§ Exercise details: Your answer must be an exact copy of all the entries.
┄┄┄┄┄┄
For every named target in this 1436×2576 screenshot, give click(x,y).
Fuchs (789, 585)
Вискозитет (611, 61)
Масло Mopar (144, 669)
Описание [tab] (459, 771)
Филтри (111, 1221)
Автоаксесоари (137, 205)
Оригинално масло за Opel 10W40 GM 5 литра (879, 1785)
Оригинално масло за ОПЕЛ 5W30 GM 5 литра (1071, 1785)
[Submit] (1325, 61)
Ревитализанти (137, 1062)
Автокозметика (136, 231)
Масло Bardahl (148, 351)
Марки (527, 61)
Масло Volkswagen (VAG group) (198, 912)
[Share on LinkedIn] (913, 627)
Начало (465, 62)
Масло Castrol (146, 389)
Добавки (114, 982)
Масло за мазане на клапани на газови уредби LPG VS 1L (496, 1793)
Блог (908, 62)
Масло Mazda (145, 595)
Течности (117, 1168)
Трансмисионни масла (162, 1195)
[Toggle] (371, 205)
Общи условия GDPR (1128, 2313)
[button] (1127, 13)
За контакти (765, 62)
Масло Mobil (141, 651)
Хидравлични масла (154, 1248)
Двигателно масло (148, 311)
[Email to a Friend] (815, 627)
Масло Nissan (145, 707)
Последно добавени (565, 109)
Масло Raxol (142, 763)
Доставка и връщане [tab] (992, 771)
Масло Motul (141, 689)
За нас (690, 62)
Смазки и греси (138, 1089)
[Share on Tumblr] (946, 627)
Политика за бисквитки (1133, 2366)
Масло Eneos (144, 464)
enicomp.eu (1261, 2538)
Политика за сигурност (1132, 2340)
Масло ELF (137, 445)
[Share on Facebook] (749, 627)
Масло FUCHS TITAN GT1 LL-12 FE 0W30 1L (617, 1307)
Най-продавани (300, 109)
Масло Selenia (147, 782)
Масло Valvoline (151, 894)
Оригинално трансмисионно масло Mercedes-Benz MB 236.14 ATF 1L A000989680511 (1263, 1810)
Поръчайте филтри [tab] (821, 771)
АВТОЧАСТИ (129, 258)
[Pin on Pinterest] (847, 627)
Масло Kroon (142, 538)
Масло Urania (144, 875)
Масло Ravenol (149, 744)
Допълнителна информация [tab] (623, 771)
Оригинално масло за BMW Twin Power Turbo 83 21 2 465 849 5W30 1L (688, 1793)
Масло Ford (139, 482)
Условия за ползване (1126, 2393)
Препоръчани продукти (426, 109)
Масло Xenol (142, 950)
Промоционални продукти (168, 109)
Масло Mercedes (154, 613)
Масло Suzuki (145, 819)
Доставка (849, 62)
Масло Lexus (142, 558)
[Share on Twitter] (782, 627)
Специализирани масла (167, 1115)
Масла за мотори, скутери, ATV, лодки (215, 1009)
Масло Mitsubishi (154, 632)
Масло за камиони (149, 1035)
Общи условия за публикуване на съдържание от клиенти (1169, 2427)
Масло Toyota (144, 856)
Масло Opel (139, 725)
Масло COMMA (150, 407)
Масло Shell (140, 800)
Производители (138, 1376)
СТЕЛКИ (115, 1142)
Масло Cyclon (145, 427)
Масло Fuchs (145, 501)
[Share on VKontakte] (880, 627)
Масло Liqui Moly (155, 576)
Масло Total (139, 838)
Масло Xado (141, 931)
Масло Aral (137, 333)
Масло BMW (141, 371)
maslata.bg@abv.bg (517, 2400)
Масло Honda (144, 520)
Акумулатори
┄┄┄┄┄┄
§ Exercise solution:
For every named target in this 1436×2576 screenshot, give click(x,y).
Fuchs (789, 585)
Вискозитет (611, 61)
Масло Mopar (144, 669)
Описание [tab] (459, 771)
Филтри (111, 1221)
Автоаксесоари (137, 205)
Оригинално масло за Opel 10W40 GM 5 литра (879, 1785)
Оригинално масло за ОПЕЛ 5W30 GM 5 литра (1071, 1785)
[Submit] (1325, 61)
Ревитализанти (137, 1062)
Автокозметика (136, 231)
Масло Bardahl (148, 351)
Марки (527, 61)
Масло Volkswagen (VAG group) (198, 912)
[Share on LinkedIn] (913, 627)
Начало (465, 62)
Масло Castrol (146, 389)
Добавки (114, 982)
Масло за мазане на клапани на газови уредби LPG VS 1L (496, 1793)
Блог (908, 62)
Масло Mazda (145, 595)
Течности (117, 1168)
Трансмисионни масла (162, 1195)
[Toggle] (371, 205)
Общи условия GDPR (1128, 2313)
[button] (1127, 13)
За контакти (765, 62)
Масло Mobil (141, 651)
Хидравлични масла (154, 1248)
Двигателно масло (148, 311)
[Email to a Friend] (815, 627)
Масло Nissan (145, 707)
Последно добавени (565, 109)
Масло Raxol (142, 763)
Доставка и връщане [tab] (992, 771)
Масло Motul (141, 689)
За нас (690, 62)
Смазки и греси (138, 1089)
[Share on Tumblr] (946, 627)
Политика за бисквитки (1133, 2366)
Масло Eneos (144, 464)
enicomp.eu (1261, 2538)
Политика за сигурност (1132, 2340)
Масло ELF (137, 445)
[Share on Facebook] (749, 627)
Масло FUCHS TITAN GT1 LL-12 FE 0W30 1L (617, 1307)
Най-продавани (300, 109)
Масло Selenia (147, 782)
Масло Valvoline (151, 894)
Оригинално трансмисионно масло Mercedes-Benz MB 236.14 ATF 1L A000989680511 (1263, 1810)
Поръчайте филтри [tab] (821, 771)
АВТОЧАСТИ (129, 258)
[Pin on Pinterest] (847, 627)
Масло Kroon (142, 538)
Масло Urania (144, 875)
Масло Ravenol (149, 744)
Допълнителна информация [tab] (623, 771)
Оригинално масло за BMW Twin Power Turbo 83 21 2 465 849 5W30 1L (688, 1793)
Масло Ford (139, 482)
Условия за ползване (1126, 2393)
Препоръчани продукти (426, 109)
Масло Xenol (142, 950)
Промоционални продукти (168, 109)
Масло Mercedes (154, 613)
Масло Suzuki (145, 819)
Доставка (849, 62)
Масло Lexus (142, 558)
[Share on Twitter] (782, 627)
Специализирани масла (167, 1115)
Масла за мотори, скутери, ATV, лодки (215, 1009)
Масло Mitsubishi (154, 632)
Масло за камиони (149, 1035)
Общи условия за публикуване на съдържание от клиенти (1169, 2427)
Масло Toyota (144, 856)
Масло Opel (139, 725)
Масло COMMA (150, 407)
Масло Shell (140, 800)
Производители (138, 1376)
СТЕЛКИ (115, 1142)
Масло Cyclon (145, 427)
Масло Fuchs (145, 501)
[Share on VKontakte] (880, 627)
Масло Liqui Moly (155, 576)
Масло Total (139, 838)
Масло Xado (141, 931)
Масло Aral (137, 333)
Масло BMW (141, 371)
maslata.bg@abv.bg (517, 2400)
Масло Honda (144, 520)
Акумулатори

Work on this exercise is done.